The Right to Write: Medical Justice Pulls Anti-Doctor Review Contracts
Makenzie on 1 Dec 2011 at 4:00pm
The company that encourages doctors to ask you, the patient, to sign away your right to free speech on the Internet, is backing down in the winds of a law suit.
Medical Justice provides doctors and dentists with contracts that essentially prohibit their patients from writing negative things about them online. To be more specific, they give the provider copyright ownership of whatever the patient writes about them. So if you have a bad experience with your dermatologist and write about it on RealSelf, they could ask you to edit it or take it down because, technically, they own the rights to it.
A little discomforting? Yes, according to some, because it infringes on our right to free speech. In fact a whole website started in April in an attempt to educate consumers about this practice.
So what happened to make Medical Justice, the defender of professional reputations, finally backtrack and admit their contracts were maybe not the best idea?
A short summary:
- Robert Lee had a bad toothache, and he went to see a dentist, Dr. Stacy Makhnevich.
- While in immense amount of pain, Lee signed a Medical Justice-type contract so he could get relief for his toothache.
- Mistakes with insurance reimbursement and access to medical files left Lee with a poor taste in his mouth about Dr. Makhnevich, and he expressed his frustration in various online review forums.
- Dr. Makhnevich asked Lee to take down comments, citing a “privacy agreement” he signed
- Lee didn’t.
- Dr. Makhnevich started billing Lee $100/day for copyright infringement for as long as his reviews stayed online.
- Lee contacted Public Citizen to fight back.

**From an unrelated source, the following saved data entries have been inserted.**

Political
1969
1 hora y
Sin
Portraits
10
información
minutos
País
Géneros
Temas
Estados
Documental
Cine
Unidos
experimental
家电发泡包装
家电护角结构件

According to Public Citizen, “This suit, which seeks class-action status, contends that the agreement Lee was required to sign is unconscionable and should be declared null and void.”

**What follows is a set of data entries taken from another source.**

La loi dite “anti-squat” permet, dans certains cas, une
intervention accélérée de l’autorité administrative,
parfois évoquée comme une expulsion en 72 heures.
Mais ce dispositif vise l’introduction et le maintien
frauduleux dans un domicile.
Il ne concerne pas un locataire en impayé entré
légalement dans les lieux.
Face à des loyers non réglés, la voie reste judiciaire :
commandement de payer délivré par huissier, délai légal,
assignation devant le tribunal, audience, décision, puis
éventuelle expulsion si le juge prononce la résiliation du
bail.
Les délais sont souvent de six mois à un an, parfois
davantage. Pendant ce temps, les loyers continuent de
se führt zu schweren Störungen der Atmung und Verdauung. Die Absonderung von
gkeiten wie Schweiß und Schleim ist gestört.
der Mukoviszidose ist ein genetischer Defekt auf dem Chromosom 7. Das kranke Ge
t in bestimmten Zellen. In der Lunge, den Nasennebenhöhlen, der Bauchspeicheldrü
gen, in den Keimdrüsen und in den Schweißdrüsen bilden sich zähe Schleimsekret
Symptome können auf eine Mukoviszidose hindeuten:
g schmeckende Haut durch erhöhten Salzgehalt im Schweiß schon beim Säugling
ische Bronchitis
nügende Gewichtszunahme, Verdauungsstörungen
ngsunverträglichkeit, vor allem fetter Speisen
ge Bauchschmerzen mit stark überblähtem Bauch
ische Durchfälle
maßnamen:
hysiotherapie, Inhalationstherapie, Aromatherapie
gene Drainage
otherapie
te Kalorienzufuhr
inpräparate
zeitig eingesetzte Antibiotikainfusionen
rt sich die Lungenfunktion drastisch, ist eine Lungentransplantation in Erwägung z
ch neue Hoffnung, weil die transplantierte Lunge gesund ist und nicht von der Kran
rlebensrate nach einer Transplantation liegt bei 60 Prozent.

While the suit is still pending, Medical Justice released this statement yesterday:
“We understand that one issue in the case involves our doctor/patient agreements on patient comments about quality of care. While we believe these agreements are honest, ethical, and legal, we are going to use this situation as an opportunity to retire these written agreements used since 2007.”
While the retraction of Medical Justice agreements is a good thing for patients’ rights, it will likely concern some of the 3000 doctors MJ claims as members.
The power of online reviews is mighty and growing. However, many doctors focus too heavily on the strength held in the negative reviews, while turning a blind eye to the benefits of positive ones.
Instead of focusing on the inability to control the negative, perhaps Medical Justice can help doctors shift their focus to how to get pleased patients to write as passionately as the dissatisfied ones. This small change will build a strong online reputation without infringing on anybody’s right to free speech.